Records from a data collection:
________________________

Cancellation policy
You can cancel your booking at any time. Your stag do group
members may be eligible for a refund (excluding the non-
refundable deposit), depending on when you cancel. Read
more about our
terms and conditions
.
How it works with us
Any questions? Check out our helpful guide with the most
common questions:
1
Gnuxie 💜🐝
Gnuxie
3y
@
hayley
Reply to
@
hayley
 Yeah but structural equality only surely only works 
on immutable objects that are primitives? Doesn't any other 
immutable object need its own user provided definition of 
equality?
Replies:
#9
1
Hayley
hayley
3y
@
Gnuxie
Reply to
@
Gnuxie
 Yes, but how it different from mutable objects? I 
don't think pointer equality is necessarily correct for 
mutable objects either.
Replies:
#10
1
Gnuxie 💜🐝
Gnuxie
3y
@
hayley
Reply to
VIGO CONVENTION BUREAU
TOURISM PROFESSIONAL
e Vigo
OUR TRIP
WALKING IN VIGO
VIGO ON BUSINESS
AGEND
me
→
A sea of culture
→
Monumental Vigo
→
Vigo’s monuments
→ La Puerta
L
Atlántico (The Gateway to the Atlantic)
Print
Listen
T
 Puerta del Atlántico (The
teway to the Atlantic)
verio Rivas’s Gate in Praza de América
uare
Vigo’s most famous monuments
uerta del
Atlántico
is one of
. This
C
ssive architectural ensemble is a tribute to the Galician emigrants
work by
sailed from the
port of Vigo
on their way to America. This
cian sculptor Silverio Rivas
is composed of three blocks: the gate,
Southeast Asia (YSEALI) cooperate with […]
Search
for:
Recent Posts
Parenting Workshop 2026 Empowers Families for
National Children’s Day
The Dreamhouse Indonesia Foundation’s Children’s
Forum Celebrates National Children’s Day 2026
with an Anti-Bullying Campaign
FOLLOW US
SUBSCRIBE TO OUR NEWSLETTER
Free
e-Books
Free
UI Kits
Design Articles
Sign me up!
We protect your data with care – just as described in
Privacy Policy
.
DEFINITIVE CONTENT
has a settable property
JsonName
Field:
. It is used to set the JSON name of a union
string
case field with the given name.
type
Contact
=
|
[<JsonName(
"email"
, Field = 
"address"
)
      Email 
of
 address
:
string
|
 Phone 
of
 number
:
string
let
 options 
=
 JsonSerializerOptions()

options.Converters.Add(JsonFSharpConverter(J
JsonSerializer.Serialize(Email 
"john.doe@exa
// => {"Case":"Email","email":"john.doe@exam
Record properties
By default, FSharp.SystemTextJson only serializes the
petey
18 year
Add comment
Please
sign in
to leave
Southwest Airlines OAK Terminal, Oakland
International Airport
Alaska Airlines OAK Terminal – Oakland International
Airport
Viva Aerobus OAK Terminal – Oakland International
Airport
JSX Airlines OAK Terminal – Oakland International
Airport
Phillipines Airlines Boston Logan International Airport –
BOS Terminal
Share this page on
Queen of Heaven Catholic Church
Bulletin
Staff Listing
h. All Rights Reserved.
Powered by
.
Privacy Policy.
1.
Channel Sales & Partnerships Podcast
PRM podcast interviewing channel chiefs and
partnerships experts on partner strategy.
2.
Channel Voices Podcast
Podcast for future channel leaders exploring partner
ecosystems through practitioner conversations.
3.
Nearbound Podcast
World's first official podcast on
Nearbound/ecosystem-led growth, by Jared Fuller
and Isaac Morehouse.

________________________

■ WHAT YOU HAVE TO DO
Retrieve each line from the records above where the word "Airlines" occurs.

■ ANSWER SPACE
Southwest Airlines OAK Terminal, Oakland
Alaska Airlines OAK Terminal – Oakland International
JSX Airlines OAK Terminal – Oakland International
Phillipines Airlines Boston Logan International Airport –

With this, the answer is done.